Extracted page text data:
######
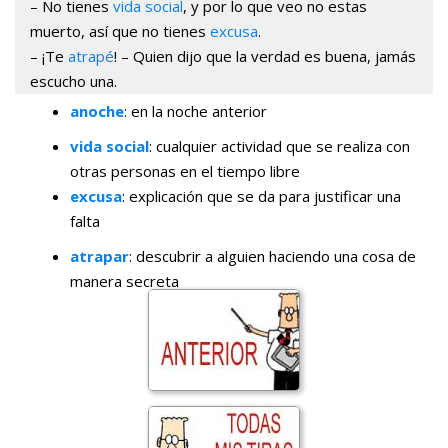
– No tienes
vida social
, y por lo que veo no estas
muerto, así que no tienes
excusa
.
– ¡Te
atrapé
! – Quien dijo que la verdad es buena, jamás
escucho una.
anoche
: en la noche anterior
vida social
: cualquier actividad que se realiza con
otras personas en el tiempo libre
excusa
: explicación que se da para justificar una
falta
atrapar
: descubrir a alguien haciendo una cosa de
manera secreta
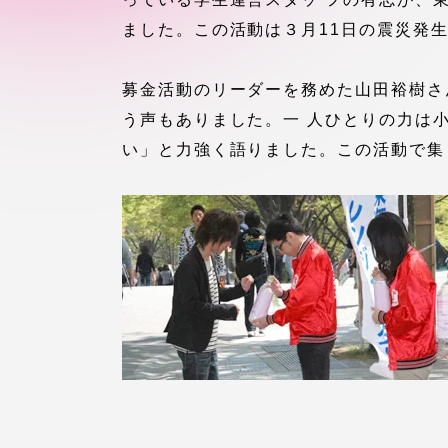
付属図書
ました。この活動は３月11日の震災発
在学生の皆様
東海大学
募金活動のリーダーを務めた山田裕樹さ
保護者の方
う声もありました。一 人ひとりの力は
い」と力強く語りました。この活動で集ま
教育・研究組織について
グローバルネットワーク
学外連
グローバルネットワーク
学外連携
海外派遣留学プログラム –
産官学連
TOKAI Outbound
地域連携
######
All entries above must be printed again verbatim, with images excluded.

_Exercise response_.
– No tienes
vida social
, y por lo que veo no estas
muerto, así que no tienes
excusa
.
– ¡Te
atrapé
! – Quien dijo que la verdad es buena, jamás
escucho una.
anoche
: en la noche anterior
vida social
: cualquier actividad que se realiza con
otras personas en el tiempo libre
excusa
: explicación que se da para justificar una
falta
atrapar
: descubrir a alguien haciendo una cosa de
manera secreta
付属図書
ました。この活動は３月11日の震災発
在学生の皆様
東海大学
募金活動のリーダーを務めた山田裕樹さ
保護者の方
う声もありました。一 人ひとりの力は
い」と力強く語りました。この活動で集ま
教育・研究組織について
グローバルネットワーク
学外連
グローバルネットワーク
学外連携
海外派遣留学プログラム –
産官学連
TOKAI Outbound
地域連携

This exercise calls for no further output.